### Exercise
Please restate, word for word, the lines below that begin at the one with "Carte de l'éclipse solaire du 12 août" and end at the one with "Voici deux techniques". Leave out all other lines.

··· Data listing ···

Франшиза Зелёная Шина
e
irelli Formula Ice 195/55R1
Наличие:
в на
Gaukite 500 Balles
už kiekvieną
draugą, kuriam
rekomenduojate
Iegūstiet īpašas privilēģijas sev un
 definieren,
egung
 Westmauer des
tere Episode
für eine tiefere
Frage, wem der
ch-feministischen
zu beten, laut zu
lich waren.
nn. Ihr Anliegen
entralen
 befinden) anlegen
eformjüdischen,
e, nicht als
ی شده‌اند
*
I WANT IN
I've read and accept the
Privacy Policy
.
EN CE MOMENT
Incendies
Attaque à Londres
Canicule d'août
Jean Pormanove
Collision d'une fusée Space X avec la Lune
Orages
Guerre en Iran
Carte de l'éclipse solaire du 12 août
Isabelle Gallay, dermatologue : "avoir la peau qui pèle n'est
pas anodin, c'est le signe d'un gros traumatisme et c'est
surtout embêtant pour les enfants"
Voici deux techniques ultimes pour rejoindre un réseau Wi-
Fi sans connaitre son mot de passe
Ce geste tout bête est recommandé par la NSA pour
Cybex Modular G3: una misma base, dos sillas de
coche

···
··· Data listing ···

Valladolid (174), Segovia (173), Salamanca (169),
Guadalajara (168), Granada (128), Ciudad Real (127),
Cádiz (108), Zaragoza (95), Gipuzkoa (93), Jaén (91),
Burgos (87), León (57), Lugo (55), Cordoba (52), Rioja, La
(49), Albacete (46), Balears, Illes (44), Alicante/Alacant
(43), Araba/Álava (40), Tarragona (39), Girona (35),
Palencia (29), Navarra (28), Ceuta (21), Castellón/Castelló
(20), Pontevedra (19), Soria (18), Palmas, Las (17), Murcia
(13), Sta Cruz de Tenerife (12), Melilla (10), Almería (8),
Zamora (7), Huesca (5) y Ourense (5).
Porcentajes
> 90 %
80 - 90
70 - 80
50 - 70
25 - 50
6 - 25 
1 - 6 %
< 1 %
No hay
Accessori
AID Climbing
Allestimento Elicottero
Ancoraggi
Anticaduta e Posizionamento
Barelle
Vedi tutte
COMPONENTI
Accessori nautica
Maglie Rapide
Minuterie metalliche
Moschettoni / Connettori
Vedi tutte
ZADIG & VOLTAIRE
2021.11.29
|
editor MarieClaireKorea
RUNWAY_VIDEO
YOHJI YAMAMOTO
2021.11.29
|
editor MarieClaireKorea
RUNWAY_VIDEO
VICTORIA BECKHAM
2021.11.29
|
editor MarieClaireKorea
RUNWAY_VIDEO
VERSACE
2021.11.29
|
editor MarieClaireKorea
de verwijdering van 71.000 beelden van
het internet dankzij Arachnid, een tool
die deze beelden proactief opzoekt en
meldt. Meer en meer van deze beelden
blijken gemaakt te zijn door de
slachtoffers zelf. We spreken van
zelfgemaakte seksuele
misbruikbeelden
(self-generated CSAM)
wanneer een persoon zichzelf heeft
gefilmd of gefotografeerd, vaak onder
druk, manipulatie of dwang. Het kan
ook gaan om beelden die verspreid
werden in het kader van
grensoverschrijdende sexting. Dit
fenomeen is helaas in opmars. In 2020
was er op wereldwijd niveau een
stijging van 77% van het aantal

···
··· Data listing ···

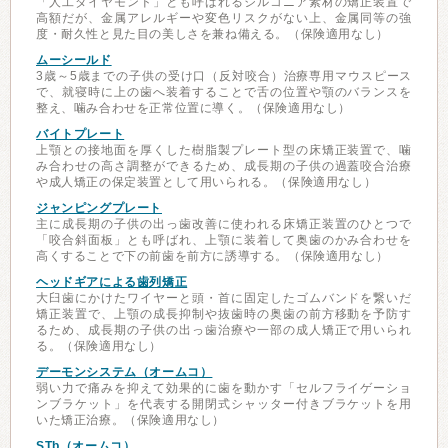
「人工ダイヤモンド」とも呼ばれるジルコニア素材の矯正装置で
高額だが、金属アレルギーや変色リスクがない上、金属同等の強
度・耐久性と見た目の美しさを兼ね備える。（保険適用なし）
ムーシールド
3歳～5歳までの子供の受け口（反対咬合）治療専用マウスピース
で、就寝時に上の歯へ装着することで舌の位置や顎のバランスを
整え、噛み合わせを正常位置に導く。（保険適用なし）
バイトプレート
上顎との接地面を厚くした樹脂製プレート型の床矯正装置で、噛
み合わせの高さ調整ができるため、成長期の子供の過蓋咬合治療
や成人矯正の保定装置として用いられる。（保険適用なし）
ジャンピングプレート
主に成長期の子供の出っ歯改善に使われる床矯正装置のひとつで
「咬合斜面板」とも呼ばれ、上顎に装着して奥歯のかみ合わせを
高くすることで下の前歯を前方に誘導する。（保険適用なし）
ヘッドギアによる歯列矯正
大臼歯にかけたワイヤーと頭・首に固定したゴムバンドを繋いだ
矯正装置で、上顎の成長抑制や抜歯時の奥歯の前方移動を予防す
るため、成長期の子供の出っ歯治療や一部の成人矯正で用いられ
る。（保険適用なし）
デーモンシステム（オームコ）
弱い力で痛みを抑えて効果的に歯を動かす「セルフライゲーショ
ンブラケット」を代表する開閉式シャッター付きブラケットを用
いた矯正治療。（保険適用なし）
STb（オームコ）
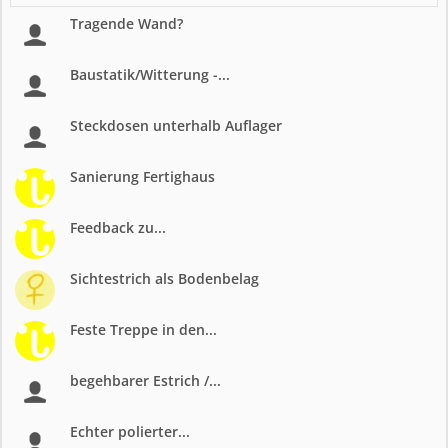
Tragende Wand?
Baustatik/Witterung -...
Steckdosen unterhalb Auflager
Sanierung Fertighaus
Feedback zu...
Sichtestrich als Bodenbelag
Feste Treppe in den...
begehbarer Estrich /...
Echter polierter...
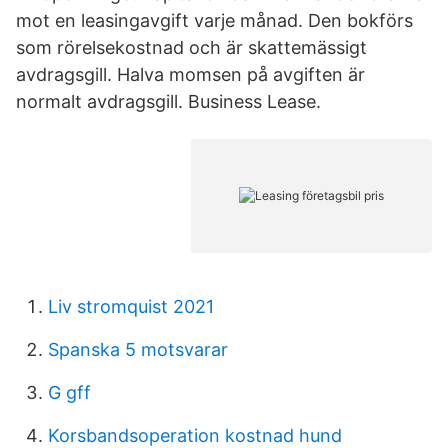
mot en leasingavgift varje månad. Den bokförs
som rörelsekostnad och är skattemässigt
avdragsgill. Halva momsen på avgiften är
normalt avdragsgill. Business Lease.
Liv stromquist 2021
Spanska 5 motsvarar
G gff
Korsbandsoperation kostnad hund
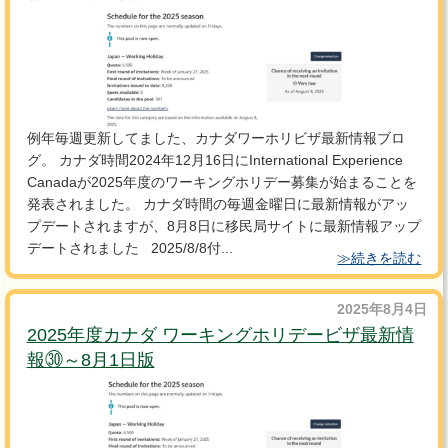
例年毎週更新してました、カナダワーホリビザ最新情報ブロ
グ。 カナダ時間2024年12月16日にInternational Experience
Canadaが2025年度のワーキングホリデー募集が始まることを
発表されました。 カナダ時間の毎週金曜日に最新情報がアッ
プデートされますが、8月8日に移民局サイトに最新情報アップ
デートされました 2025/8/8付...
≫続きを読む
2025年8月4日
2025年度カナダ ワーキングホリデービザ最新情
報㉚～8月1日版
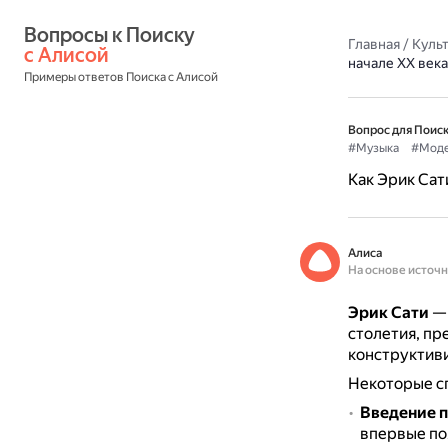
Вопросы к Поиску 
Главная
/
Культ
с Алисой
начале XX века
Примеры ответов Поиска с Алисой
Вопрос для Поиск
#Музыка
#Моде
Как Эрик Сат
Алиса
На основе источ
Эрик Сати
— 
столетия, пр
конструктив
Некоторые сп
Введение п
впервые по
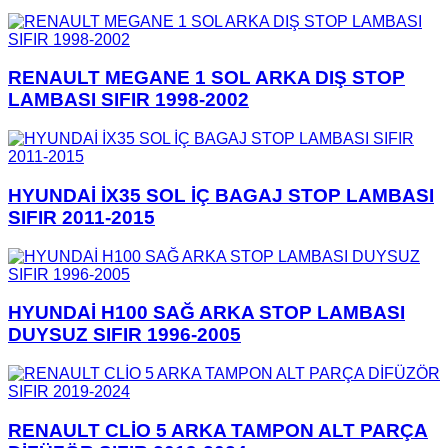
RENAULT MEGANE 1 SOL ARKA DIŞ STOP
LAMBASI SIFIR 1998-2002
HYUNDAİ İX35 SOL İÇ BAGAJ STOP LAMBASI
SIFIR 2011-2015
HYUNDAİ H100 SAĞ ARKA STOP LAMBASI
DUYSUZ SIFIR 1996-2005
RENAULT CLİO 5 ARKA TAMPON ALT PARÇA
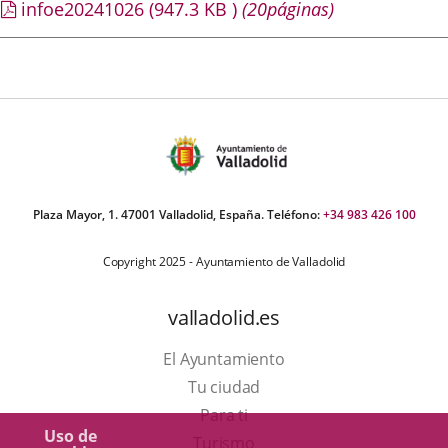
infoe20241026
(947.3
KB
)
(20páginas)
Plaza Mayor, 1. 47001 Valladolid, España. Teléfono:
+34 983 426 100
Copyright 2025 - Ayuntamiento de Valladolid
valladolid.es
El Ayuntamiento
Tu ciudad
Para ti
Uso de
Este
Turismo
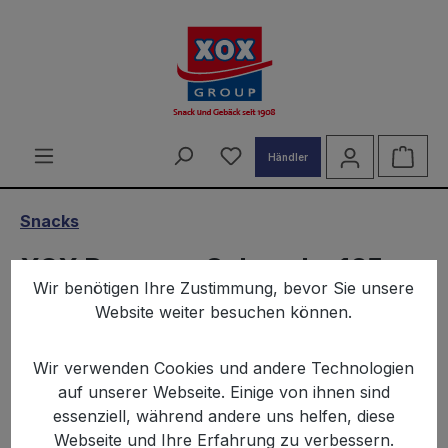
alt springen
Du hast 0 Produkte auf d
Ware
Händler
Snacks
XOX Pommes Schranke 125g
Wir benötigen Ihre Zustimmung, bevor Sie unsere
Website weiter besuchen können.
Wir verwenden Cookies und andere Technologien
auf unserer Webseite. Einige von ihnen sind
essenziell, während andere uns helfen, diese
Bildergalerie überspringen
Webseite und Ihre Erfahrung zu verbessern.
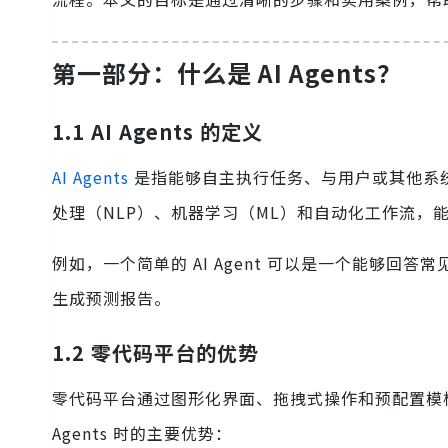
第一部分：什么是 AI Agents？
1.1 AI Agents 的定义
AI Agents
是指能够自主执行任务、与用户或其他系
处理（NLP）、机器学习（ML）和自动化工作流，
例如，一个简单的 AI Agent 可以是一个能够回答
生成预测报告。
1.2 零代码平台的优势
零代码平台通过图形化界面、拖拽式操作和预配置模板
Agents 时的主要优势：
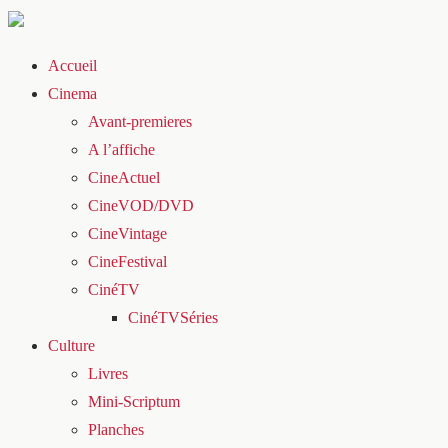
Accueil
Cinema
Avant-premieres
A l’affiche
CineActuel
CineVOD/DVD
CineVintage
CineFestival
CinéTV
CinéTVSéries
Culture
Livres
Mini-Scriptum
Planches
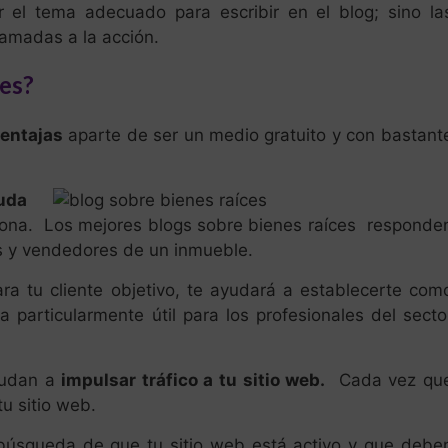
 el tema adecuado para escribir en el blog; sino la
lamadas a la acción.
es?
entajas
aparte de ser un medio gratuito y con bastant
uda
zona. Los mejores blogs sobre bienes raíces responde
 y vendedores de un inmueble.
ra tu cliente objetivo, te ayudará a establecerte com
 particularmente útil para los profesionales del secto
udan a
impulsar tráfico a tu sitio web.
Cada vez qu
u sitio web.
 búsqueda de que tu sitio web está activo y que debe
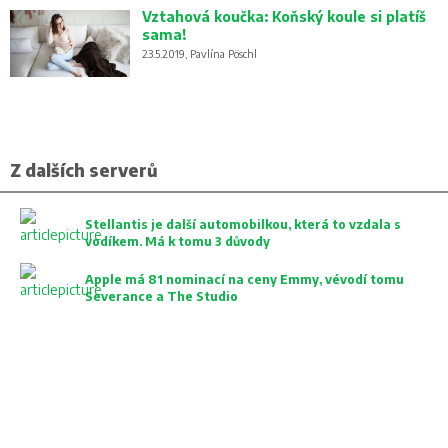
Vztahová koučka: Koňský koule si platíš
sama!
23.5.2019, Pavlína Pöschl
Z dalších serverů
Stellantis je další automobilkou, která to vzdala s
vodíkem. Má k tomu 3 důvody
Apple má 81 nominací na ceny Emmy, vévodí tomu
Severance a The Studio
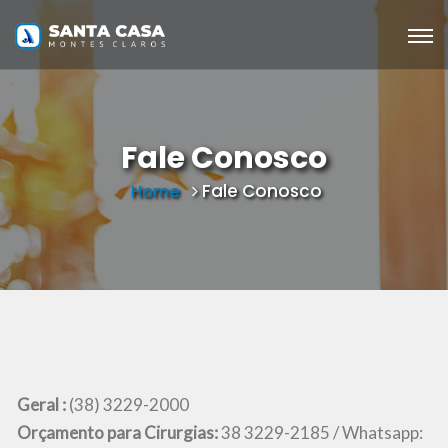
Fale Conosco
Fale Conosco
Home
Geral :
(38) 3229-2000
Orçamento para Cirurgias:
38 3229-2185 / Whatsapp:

···

### Response to this exercise
Carte de l'éclipse solaire du 12 août
Isabelle Gallay, dermatologue : "avoir la peau qui pèle n'est
pas anodin, c'est le signe d'un gros traumatisme et c'est
surtout embêtant pour les enfants"
Voici deux techniques ultimes pour rejoindre un réseau Wi-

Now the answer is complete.